Summit, who name-checks New York OGs like Nicky Siano and Red Alert in the interview, isn’t the first person to voice these complaints. And, admittedly, he does have half a point, as it’s never been easier to pursue an interest in DJing. That decision used to require a four-figure investment in turntables and a mixer, and the commitment to hunting down new and rare tracks on vinyl just to stay current. Even as CDJs became standard and made it easier for DJs to keep their crates on point, they still cost an aspiring DJ a couple thousand dollars. Today, a wide range of controllers and software allows anyone to get into the game at a variety of price points. The barrier to entry for DJing has dropped significantly, and the number of DJs has gone up accordingly. On the math alone, a lot of these DJs are shit.

“People who waste their mental energy policing how DJs play music are either shallow, self-righteous, or both”

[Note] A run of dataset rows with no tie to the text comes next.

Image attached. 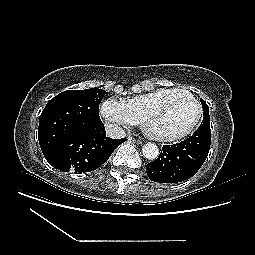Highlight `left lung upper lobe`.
<instances>
[{
    "label": "left lung upper lobe",
    "mask_w": 255,
    "mask_h": 255,
    "mask_svg": "<svg viewBox=\"0 0 255 255\" xmlns=\"http://www.w3.org/2000/svg\"><path fill=\"white\" fill-rule=\"evenodd\" d=\"M200 101L202 103V107H203V111H204V113H203L204 118L203 119H205L206 117H209V107L203 99H200Z\"/></svg>",
    "instance_id": "left-lung-upper-lobe-1"
}]
</instances>
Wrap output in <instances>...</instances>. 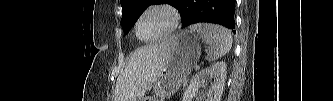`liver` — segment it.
I'll return each mask as SVG.
<instances>
[{
    "mask_svg": "<svg viewBox=\"0 0 333 101\" xmlns=\"http://www.w3.org/2000/svg\"><path fill=\"white\" fill-rule=\"evenodd\" d=\"M165 41L136 50L117 79L115 101H137L154 83L165 63Z\"/></svg>",
    "mask_w": 333,
    "mask_h": 101,
    "instance_id": "1",
    "label": "liver"
}]
</instances>
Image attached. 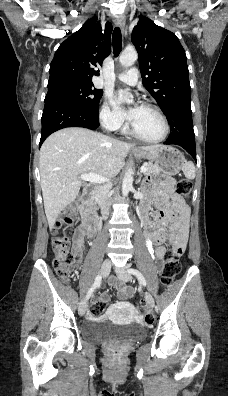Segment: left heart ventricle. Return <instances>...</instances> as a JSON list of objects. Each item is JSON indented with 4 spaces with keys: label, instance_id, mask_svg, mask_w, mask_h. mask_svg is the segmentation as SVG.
Wrapping results in <instances>:
<instances>
[{
    "label": "left heart ventricle",
    "instance_id": "obj_1",
    "mask_svg": "<svg viewBox=\"0 0 228 396\" xmlns=\"http://www.w3.org/2000/svg\"><path fill=\"white\" fill-rule=\"evenodd\" d=\"M132 125L140 135L148 139H156L163 133V124L159 116L144 107L137 109Z\"/></svg>",
    "mask_w": 228,
    "mask_h": 396
}]
</instances>
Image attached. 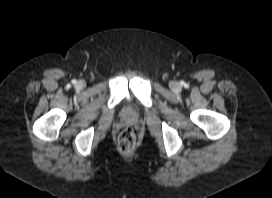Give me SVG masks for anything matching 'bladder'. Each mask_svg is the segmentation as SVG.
Wrapping results in <instances>:
<instances>
[{"label": "bladder", "mask_w": 272, "mask_h": 198, "mask_svg": "<svg viewBox=\"0 0 272 198\" xmlns=\"http://www.w3.org/2000/svg\"><path fill=\"white\" fill-rule=\"evenodd\" d=\"M138 113L133 108H127L124 112V116L127 118L137 117Z\"/></svg>", "instance_id": "bladder-1"}]
</instances>
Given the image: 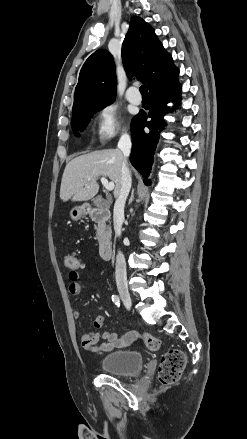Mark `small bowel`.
Returning a JSON list of instances; mask_svg holds the SVG:
<instances>
[{"label":"small bowel","instance_id":"small-bowel-1","mask_svg":"<svg viewBox=\"0 0 247 439\" xmlns=\"http://www.w3.org/2000/svg\"><path fill=\"white\" fill-rule=\"evenodd\" d=\"M69 292L72 295H79L82 291V284L79 279V273L77 270H71L69 272ZM73 316L79 318L80 310L78 308L73 309ZM107 323V315L98 316L94 320V326L101 328ZM100 339L103 340L101 344H98ZM138 339V334L135 332H128L122 337L112 331H105L102 334L96 331H88L80 336L81 346L91 353H106L116 348H124L131 346Z\"/></svg>","mask_w":247,"mask_h":439}]
</instances>
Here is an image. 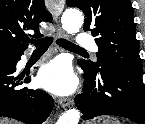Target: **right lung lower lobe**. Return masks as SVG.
Returning <instances> with one entry per match:
<instances>
[{
  "label": "right lung lower lobe",
  "mask_w": 145,
  "mask_h": 124,
  "mask_svg": "<svg viewBox=\"0 0 145 124\" xmlns=\"http://www.w3.org/2000/svg\"><path fill=\"white\" fill-rule=\"evenodd\" d=\"M22 54L0 56V117L13 118L25 124H41L51 113L54 100L42 90L18 88L30 82V77L14 75Z\"/></svg>",
  "instance_id": "1"
}]
</instances>
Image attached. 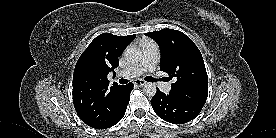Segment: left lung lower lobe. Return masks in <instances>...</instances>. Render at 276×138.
<instances>
[{"instance_id": "0a47b994", "label": "left lung lower lobe", "mask_w": 276, "mask_h": 138, "mask_svg": "<svg viewBox=\"0 0 276 138\" xmlns=\"http://www.w3.org/2000/svg\"><path fill=\"white\" fill-rule=\"evenodd\" d=\"M151 105L161 119L173 124H183L193 120L203 107L170 94L166 95L158 88Z\"/></svg>"}]
</instances>
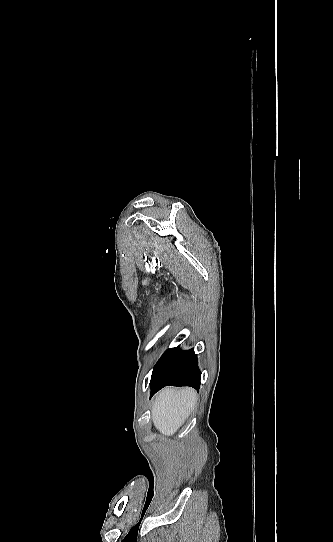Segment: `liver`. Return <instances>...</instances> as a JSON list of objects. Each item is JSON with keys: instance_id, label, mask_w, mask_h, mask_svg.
I'll use <instances>...</instances> for the list:
<instances>
[{"instance_id": "obj_1", "label": "liver", "mask_w": 333, "mask_h": 542, "mask_svg": "<svg viewBox=\"0 0 333 542\" xmlns=\"http://www.w3.org/2000/svg\"><path fill=\"white\" fill-rule=\"evenodd\" d=\"M196 404V392L192 388H164L152 406V420L156 430L163 436H173L189 418Z\"/></svg>"}]
</instances>
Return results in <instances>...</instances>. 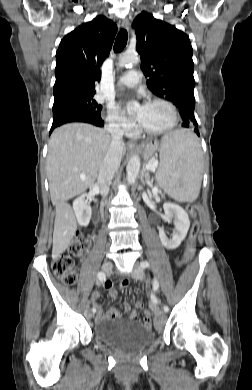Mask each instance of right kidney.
<instances>
[{"label":"right kidney","instance_id":"ca27d5eb","mask_svg":"<svg viewBox=\"0 0 252 390\" xmlns=\"http://www.w3.org/2000/svg\"><path fill=\"white\" fill-rule=\"evenodd\" d=\"M73 210L80 226L86 227L91 219V206L85 201V194L76 198L73 202Z\"/></svg>","mask_w":252,"mask_h":390}]
</instances>
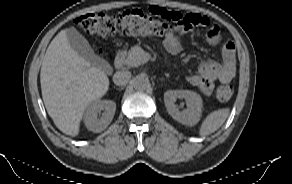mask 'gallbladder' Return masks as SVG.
Here are the masks:
<instances>
[{
  "label": "gallbladder",
  "instance_id": "bac80fb5",
  "mask_svg": "<svg viewBox=\"0 0 292 184\" xmlns=\"http://www.w3.org/2000/svg\"><path fill=\"white\" fill-rule=\"evenodd\" d=\"M66 36L71 48L81 57L90 62L91 65L105 71L109 67L108 63L95 54L89 42L74 27L66 30Z\"/></svg>",
  "mask_w": 292,
  "mask_h": 184
}]
</instances>
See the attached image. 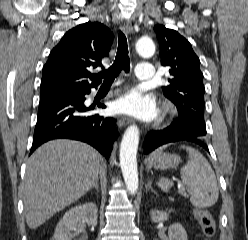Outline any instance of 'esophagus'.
Returning <instances> with one entry per match:
<instances>
[{
  "instance_id": "obj_1",
  "label": "esophagus",
  "mask_w": 248,
  "mask_h": 240,
  "mask_svg": "<svg viewBox=\"0 0 248 240\" xmlns=\"http://www.w3.org/2000/svg\"><path fill=\"white\" fill-rule=\"evenodd\" d=\"M122 29H123L124 33H126L128 35H130L133 32V26H132V22L130 19L124 20L123 25H122ZM130 122H131L130 119L124 118V117H120L117 120L119 127H124V126L130 124Z\"/></svg>"
}]
</instances>
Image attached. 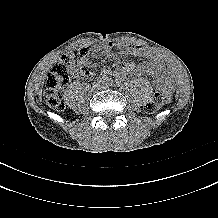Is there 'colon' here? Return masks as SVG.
Here are the masks:
<instances>
[{"label": "colon", "mask_w": 218, "mask_h": 218, "mask_svg": "<svg viewBox=\"0 0 218 218\" xmlns=\"http://www.w3.org/2000/svg\"><path fill=\"white\" fill-rule=\"evenodd\" d=\"M84 54L82 49L62 56L47 76L44 89L46 103L57 110H64L65 104L62 101L61 89L65 87L71 77V69L77 60ZM165 103L163 92L159 91L147 101L145 110L148 113L157 112Z\"/></svg>", "instance_id": "1"}]
</instances>
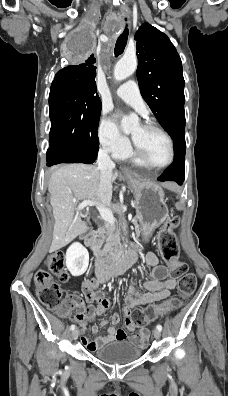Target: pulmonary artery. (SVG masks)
<instances>
[{
	"label": "pulmonary artery",
	"instance_id": "e3ab8cb5",
	"mask_svg": "<svg viewBox=\"0 0 228 396\" xmlns=\"http://www.w3.org/2000/svg\"><path fill=\"white\" fill-rule=\"evenodd\" d=\"M116 94L124 102L134 107L141 113H146V106L141 96L138 84L134 80H129L119 86L116 90Z\"/></svg>",
	"mask_w": 228,
	"mask_h": 396
}]
</instances>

But the problem with Summit’s laptop fatwa is that shit DJs are shit DJs because they are shit DJs, not because of their choice of equipment. A DJ who can’t read a crowd, build a vibe, pace a set, or do any of the other subtle but important things good DJs do is going to have the same problems on a Traktor rig that they would on a pair of Technics. Failure on better gear is still failure. Conversely, success on lesser gear is still success: Why would Summit want a DJ playing off CDJs if they are more comfortable with a controller, especially when so many controllers are, like the Pioneer DDJ-SX, functionally identical to CDJs? (And every DJ should be a good enough selector to hold down a party off of iTunes anyway.)

DJing is a means to an end, and the end — a successful party — justifies whatever means are necessary. Those who waste their mental energy policing how DJs play music are either shallow, self-righteous, or both; very rarely are their concerns related to whether anyone is having fun. It’s hard to believe patrons of Cure and the Cause would be able to distinguish between a a replacement-level house DJ mixing on CDJs from one using a controller. The same goes for vinyl-only purists, who rarely have the opportunity to play on the type of systems where a difference in sound quality would be apparent, or for crowds who will appreciate their rare cuts or exclusive dubplates. And while this is less of an issue than it used to be, most of those “what is a DJ if he can’t scratch?” DJs don’t know how to balance their need to show off with their attention to the damn crowd.

The great irony of Summit’s complaint is that I, as a kind of old rap DJ, remember when CDJs were not exactly welcome additions to the repertoire. They were expensive as hell and didn’t feel like turntables. The only advantage of CDJs was the ability to play songs that weren’t accessible or available on vinyl, which said as much about their user’s crates as anything else. Serato was an easier sell — after all, records are legitimately expensive and crates are really heavy — but even then the conversion to digital felt unnatural. I still use vinyl and Serato and I still hate using CDJs or controllers, but that is entirely a question of taste and comfort.

I would also be lying if I didn’t cop to occasionally being that cranky dude complaining about the DJ while everyone else is having fun. But I don’t own a club. Kenny Summit does, and he’s welcome to make whatever rules he wants at Cure and the Cause. But I don’t understand what he is expecting to accomplish by banning laptops. If he’s having problems, he should ban trash-ass DJs instead.